La Commission analyse les options permettant de réduire l'impact du secteur de l'aviation sur le changement climatique. Elle propose notamment, outre la poursuite des possibilités offertes en matière de recherche, de gestion du trafic aérien et de taxation de l'énergie, d'intégrer le secteur des transports aériens dans le système communautaire d'échange de droits d'émission de gaz à effet de serre.

ACTE

Communication de la Commission au Conseil, au Parlement européen, au Comité économique et social européen et au Comité des régions, du 27 septembre 2005, intitulée : « Réduction de l'impact de l'aviation sur le changement climatique » [COM(2005) 459 - Non publiée au Journal officiel].

SYNTHÈSE

L'Union européenne (UE) est responsable d'environ la moitié des émissions de CO2 provenant du transport aérien international des pays développés. Les émissions provenant des transports aériens sont susceptibles d'augmenter rapidement dans le futur à défaut d'action politique dans ce domaine. Cette situation risque de compromettre les objectifs européens en matière de lutte contre le changement climatique.

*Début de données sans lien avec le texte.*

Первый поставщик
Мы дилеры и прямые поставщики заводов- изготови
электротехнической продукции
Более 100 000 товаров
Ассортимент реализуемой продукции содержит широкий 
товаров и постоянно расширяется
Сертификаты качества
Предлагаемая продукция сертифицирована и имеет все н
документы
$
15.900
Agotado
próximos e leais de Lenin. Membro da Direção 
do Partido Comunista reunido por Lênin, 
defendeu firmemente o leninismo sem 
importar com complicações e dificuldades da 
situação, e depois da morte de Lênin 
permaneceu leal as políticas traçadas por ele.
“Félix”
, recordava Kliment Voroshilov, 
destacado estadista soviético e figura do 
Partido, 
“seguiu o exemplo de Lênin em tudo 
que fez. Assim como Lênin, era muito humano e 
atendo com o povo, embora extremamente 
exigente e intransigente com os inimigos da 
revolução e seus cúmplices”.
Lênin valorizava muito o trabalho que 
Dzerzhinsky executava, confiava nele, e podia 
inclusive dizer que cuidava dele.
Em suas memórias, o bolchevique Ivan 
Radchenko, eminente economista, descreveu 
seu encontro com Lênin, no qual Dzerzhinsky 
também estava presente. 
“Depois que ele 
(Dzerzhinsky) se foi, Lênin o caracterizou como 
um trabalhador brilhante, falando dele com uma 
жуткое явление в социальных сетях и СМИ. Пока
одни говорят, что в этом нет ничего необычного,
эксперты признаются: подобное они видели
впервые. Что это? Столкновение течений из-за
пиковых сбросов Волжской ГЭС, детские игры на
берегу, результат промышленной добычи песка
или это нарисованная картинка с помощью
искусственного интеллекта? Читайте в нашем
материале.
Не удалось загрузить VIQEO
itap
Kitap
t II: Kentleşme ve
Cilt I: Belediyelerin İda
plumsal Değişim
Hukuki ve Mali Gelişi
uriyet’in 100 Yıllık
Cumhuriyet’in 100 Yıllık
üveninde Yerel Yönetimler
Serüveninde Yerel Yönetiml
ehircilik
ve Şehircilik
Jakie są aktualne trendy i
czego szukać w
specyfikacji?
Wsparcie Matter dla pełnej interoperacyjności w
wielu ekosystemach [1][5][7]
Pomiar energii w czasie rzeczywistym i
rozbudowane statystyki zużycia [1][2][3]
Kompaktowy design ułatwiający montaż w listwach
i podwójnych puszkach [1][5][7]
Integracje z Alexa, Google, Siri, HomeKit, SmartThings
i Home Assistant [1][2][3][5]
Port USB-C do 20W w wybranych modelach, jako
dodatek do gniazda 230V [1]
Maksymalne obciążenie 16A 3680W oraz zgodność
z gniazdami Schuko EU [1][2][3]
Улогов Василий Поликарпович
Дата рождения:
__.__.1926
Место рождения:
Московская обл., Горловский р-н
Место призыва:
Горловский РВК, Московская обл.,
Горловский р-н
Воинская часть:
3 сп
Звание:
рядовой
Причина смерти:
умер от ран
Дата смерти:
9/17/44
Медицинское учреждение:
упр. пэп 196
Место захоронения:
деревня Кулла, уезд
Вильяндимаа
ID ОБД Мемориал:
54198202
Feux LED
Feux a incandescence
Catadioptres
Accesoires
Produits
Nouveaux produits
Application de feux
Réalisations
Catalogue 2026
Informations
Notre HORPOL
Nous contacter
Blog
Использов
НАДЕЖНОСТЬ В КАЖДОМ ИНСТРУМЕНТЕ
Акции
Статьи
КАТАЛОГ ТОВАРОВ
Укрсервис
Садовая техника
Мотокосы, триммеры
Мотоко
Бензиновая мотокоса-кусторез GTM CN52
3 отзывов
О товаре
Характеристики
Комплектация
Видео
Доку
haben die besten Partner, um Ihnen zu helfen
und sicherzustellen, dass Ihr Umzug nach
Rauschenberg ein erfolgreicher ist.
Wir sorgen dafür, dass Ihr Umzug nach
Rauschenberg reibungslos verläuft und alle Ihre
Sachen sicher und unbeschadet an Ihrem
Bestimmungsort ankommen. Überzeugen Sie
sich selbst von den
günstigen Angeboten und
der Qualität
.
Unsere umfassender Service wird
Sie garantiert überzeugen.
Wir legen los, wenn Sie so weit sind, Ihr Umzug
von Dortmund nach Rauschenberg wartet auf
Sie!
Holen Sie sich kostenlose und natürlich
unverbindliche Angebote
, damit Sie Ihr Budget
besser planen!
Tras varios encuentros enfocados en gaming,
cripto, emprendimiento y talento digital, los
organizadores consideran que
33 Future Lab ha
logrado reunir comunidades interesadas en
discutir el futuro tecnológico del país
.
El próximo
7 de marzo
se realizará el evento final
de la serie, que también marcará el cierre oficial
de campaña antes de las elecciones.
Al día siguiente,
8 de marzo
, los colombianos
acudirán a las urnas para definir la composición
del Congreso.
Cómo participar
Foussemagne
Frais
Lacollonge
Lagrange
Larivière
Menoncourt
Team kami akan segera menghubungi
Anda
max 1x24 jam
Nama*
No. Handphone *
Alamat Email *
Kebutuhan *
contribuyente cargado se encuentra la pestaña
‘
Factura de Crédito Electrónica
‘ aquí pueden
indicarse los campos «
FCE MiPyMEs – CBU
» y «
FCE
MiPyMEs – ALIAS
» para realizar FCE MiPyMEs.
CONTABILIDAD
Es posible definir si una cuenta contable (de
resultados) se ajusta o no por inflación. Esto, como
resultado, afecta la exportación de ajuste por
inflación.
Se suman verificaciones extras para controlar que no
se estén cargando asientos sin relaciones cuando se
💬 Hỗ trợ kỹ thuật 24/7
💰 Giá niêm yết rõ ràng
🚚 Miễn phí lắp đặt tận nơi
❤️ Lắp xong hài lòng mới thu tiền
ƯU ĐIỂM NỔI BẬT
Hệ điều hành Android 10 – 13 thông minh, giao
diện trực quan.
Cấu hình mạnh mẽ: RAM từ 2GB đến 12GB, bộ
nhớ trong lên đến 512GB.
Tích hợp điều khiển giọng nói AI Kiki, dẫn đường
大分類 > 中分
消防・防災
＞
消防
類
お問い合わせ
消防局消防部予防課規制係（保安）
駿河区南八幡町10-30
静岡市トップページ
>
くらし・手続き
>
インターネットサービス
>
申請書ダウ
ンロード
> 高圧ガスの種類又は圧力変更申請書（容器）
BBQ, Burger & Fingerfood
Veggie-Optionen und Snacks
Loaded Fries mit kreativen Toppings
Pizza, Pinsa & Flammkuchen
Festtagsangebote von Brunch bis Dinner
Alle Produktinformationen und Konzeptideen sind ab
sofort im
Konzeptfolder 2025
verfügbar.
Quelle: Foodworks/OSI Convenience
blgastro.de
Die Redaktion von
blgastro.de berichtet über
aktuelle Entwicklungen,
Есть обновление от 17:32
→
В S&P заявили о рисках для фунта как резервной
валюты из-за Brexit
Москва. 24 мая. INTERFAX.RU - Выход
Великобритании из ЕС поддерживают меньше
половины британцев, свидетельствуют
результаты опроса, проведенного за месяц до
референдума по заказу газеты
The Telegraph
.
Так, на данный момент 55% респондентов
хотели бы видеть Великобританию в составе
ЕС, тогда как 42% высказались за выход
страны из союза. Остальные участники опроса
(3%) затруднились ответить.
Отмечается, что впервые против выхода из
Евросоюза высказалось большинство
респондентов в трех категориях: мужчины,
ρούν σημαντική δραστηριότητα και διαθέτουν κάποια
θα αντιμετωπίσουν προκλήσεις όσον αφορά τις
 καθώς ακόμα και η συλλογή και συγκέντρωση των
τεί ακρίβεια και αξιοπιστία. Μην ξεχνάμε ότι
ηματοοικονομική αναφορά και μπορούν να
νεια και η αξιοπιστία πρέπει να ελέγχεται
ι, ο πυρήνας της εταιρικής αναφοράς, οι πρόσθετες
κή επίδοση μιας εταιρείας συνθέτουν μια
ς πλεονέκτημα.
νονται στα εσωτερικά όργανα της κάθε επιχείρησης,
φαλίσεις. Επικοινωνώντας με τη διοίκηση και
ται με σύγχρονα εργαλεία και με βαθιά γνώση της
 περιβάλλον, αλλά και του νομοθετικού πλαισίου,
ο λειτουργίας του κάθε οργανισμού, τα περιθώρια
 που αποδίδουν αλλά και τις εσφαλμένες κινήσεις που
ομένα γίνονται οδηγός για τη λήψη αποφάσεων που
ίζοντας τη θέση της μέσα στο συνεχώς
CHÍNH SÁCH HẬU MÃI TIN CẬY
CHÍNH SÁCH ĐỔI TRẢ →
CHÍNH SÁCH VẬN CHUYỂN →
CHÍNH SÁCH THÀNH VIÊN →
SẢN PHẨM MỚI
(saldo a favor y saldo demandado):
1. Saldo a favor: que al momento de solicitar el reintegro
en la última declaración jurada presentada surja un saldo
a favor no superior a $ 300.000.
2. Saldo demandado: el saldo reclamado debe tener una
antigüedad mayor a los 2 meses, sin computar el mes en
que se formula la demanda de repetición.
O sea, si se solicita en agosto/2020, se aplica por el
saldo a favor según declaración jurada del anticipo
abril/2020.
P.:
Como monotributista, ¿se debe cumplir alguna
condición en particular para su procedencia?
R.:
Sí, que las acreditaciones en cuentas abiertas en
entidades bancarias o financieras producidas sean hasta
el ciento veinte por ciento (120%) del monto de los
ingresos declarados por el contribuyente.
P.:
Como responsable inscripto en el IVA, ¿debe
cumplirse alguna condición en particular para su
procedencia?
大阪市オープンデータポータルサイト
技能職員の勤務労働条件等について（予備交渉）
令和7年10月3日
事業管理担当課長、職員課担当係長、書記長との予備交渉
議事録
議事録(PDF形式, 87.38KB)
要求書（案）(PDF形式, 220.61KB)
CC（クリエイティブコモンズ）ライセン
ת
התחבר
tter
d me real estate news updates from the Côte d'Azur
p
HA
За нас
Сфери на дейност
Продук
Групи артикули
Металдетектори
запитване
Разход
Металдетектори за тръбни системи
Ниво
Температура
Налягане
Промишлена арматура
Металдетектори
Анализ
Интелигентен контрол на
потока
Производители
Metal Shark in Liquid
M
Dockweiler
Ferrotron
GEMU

Dans cette communication, la Commission analyse les moyens et les instruments existants et nouveaux qui permettraient de réduire les émissions de gaz à effet de serre dans le secteur des transports aériens.

Exploiter les mesures existantes

La Commission propose de poursuivre et d'approfondir la recherche dans le domaine aéronautique, notamment par le biais du septième programme-cadre de recherche. Les actions de recherche seront axées sur l'analyse de l'impact du secteur aérien sur le changement climatique et sur la réduction des effets négatifs des transports aériens, concernant en particulier leurs émissions de CO2 et de NOx.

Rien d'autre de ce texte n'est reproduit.